Dovy Paukstys dovy at reduxframework.com
Thu Oct 16 20:38:35 UTC 2014

I will add documentation on how to remove the tracking and supply a
modified version in our builder then.

If we forked TGM and created a version that complies with your above
requirements would that be acceptable?

On Thu, Oct 16, 2014 at 2:29 PM, Otto <otto at ottodestruct.com> wrote:

> On Thu, Oct 16, 2014 at 3:16 PM, Dovy Paukstys <dovy at reduxframework.com>
> wrote:
>> Since I seem to have broken it, I've uploaded a "static" version of the
>> stats we typically display on Redux.
>> http://reduxframework.com/staticstats/  That's what we do with the data
>> we gather. As I said before developers can append their "hash" to get a
>> drill-down view of this data.
>> Otto:
>> Thank you for chiming in.
>> While I may agree partially with your statement about themes I fear
>> developers do more than WordPress originally designed it to do. That goes
>> beyond a design or a blog, and so you find more powerful themes.
>> Our theme framework is in no-way a theme framework.
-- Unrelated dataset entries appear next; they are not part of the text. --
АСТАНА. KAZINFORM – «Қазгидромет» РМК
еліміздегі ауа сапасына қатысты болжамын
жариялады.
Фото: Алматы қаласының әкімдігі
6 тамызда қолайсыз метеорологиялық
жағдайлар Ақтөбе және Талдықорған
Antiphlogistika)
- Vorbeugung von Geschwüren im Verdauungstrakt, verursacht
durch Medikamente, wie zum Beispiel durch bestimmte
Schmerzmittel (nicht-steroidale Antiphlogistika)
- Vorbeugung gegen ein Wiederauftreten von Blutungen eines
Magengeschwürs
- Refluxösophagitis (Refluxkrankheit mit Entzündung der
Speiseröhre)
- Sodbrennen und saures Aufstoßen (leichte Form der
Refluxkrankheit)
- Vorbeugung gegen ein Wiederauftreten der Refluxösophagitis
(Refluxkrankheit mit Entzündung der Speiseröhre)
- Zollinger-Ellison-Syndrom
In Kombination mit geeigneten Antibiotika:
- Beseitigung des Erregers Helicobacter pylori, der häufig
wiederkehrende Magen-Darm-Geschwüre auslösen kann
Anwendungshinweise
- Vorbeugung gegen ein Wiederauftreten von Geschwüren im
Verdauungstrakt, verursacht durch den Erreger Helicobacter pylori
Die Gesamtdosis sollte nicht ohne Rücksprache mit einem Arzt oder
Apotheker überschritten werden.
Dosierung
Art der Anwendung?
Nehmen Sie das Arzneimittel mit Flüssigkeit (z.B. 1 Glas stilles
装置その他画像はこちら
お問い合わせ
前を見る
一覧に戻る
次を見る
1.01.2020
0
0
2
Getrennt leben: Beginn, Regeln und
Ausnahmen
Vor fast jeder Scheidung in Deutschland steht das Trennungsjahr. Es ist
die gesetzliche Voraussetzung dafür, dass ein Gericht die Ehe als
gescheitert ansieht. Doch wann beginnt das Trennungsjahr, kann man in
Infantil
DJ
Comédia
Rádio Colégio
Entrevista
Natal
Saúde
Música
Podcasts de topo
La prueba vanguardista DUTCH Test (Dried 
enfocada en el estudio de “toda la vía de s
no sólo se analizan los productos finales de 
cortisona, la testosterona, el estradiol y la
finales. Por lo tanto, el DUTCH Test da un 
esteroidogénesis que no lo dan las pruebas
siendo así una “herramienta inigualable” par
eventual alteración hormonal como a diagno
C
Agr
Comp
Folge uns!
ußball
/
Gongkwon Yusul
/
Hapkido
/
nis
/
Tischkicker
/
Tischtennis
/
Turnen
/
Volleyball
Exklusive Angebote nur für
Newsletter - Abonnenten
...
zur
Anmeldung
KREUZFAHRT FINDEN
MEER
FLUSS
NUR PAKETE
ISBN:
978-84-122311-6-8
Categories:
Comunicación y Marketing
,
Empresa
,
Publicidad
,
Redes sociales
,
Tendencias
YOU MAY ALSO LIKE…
It is only an option
>> framework. We provide a powerful interface to the settings API and that's
>> it. We don't provide templates or anything of the like.
>> Truly Redux is to be run as a plugin, but I do believe TGM is not
>> permitted in WordPress.org themes, am I correct? If that was changed, then
>> there is a very easy solution! But I fear we won't get to that today.
>> We justify because we do not hide. We're completely wide open and the
>> users have full choice and untraceable to the specific user. That's all it
>> boils down to. That and we are a plugin that developers choose to use in
>> their theme.
>> Theme Developers know about the tracking. We have docs on it. We answer
>> any support issues, and we let people view the data. There is no hidden
>> agenda here.
>> So what do you suggest?
> Dovy,
> What I'm suggesting here is that, as it stands, I can't see us allowing
> themes to use your framework because of this tracking thing.
> For example, TGM is mostly disallowed, as you say. And don't get me wrong,
> TGM is a nice bit of code. Very powerful, easy to use. But it does things
> that we don't agree with. Specifically, it has the capability of
> auto-installing code without user intervention. It can install plugins from
> outside our repository. If a theme does any of these things with it, then
> that's cause for rejection. Themes can't have plugins be required, use the
> external_url or the force_activation features, etc.
> These are all off by default, and so that's fine, but even so it's one
> more thing that is required to be policed. And if the reviewers are fine
> with doing that extra policing, fine. Given my choice, TGM would still be
> disallowed because it contains this capability at all.
> Now, if a theme did tracking of this nature, by itself, then it would be
> rejected by the current standards, opt-in or not. So, since we're
> evaluating only the theme, and the theme includes the framework, then
> including this sort of tracking in themes is grounds for rejection. Which
> basically means that no theme in our directory can use your framework
> without removing that code. So, you can make your code do whatever you
> like, but we're going to have to disallow it if it does certain things or
> contains certain code.
> So, up to you in that case, but I would very much suggest making a version
> of the framework without the tracking at all, for use by developers who
> want their themes to be listed on WordPress.org.